U.S. presidential contender Kamala Harris favors look at breaking up Facebook
WASHINGTON (Reuters) – Democratic presidential candidate Kamala Harris said on Sunday that U.S. officials should consider breaking up Facebook Inc, the world’s largest social media company, saying it is a utility that has gone unregulated.
Harris, a U.S. senator and one of more than 20 Democrats seeking the party’s nomination for the 2020 presidential election, said Facebook has prioritized growth over consumers’ interests, especially on privacy.
“I think we have to seriously take a look at that (breaking up Facebook), yes,” Harris said in an interview with CNN’s Jake Tapper.

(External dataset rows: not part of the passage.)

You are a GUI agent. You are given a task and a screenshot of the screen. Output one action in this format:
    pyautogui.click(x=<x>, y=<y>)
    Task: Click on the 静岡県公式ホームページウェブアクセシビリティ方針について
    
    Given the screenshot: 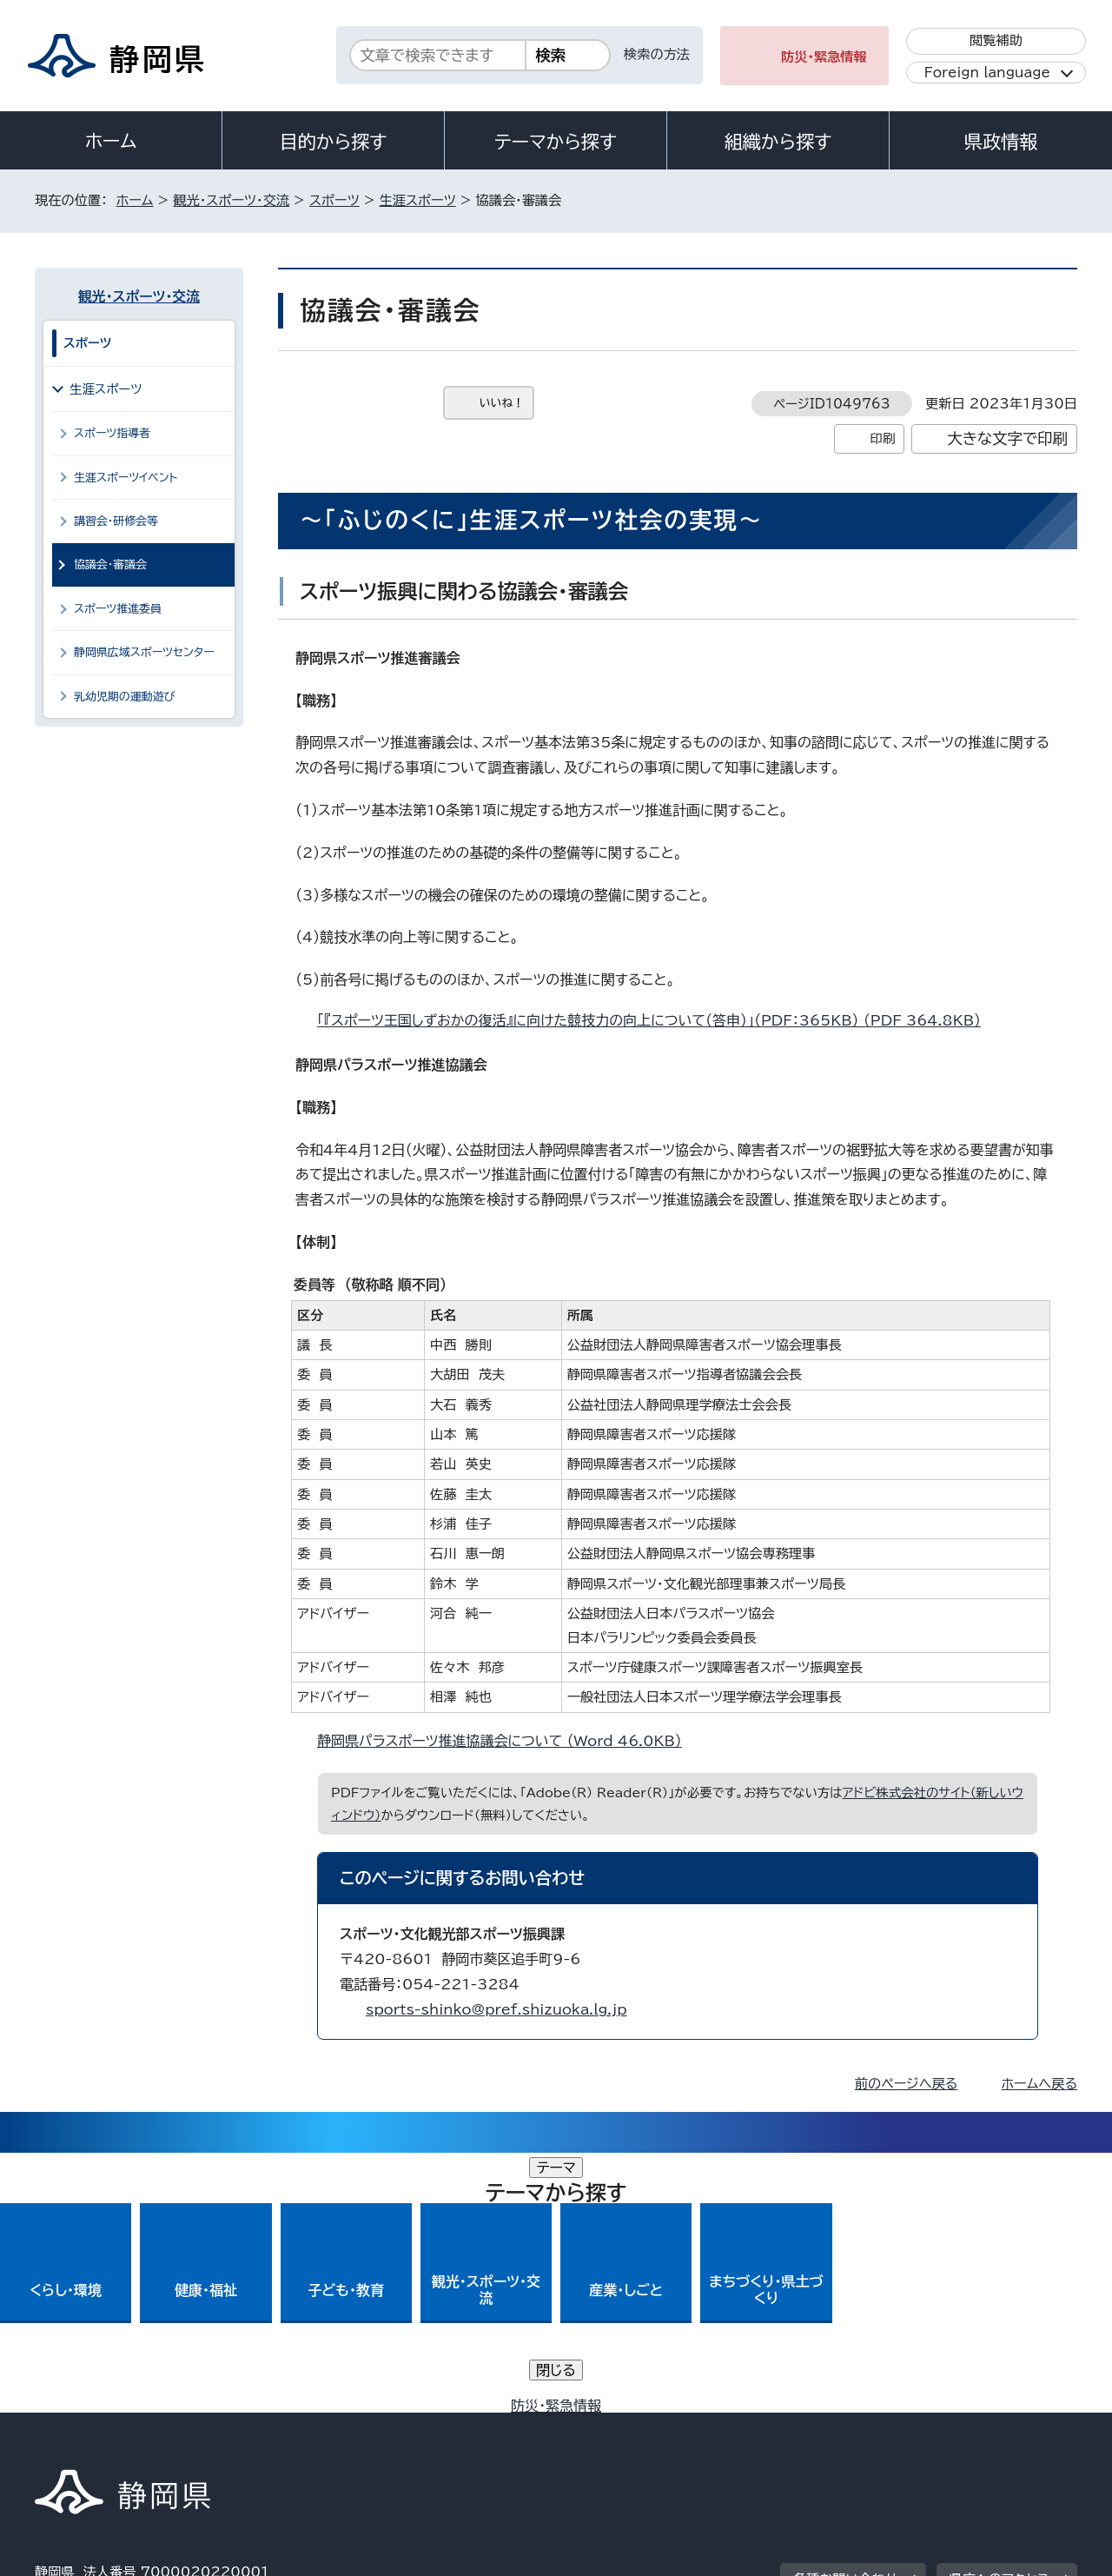 What is the action you would take?
    pyautogui.click(x=613, y=2426)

She said very few people can get by in their communities, business or commerce without somehow using Facebook. “So we have to recognize it for what it is. It is essentially a utility that has gone unregulated.”
Facebook has been under scrutiny from regulators around the world over data sharing practices as well as hate speech and misinformation on its networks.
Some other U.S. lawmakers, including Democratic presidential candidate Elizabeth Warren, have pushed for action to break up big tech companies as well as federal privacy regulation.
Facebook co-founder Chris Hughes called last week for the social network to be split into three parts.
Facebook, which has more than 2 billion users on its social network, rejected Hughes’ call. Spokesman Nick Clegg said Facebook accepted that with success comes accountability, “but you don’t enforce accountability by calling for the breakup of a successful American company.”
Early opinion polls show Harris in the top tier of Democrats who have announced presidential campaigns. She and several other Democratic candidates have spent large sums on Facebook ads.
Warren and another senator seeking the Democratic presidential nomination, Amy Klobuchar, have proposed plans to increase antitrust scrutiny of the technology sector, with Warren vowing to break up Facebook, Amazon.com Inc and Alphabet Inc’s Google if elected.
But Senator Cory Booker, another Democratic presidential candidate, said Sunday “we do not need a president that is going to use their own personal beliefs and tell you which companies we will break up.
“We need a president that’s going to enforce anti-trust laws in this country, and I will be that person,” Booker told ABC’s “This Week.”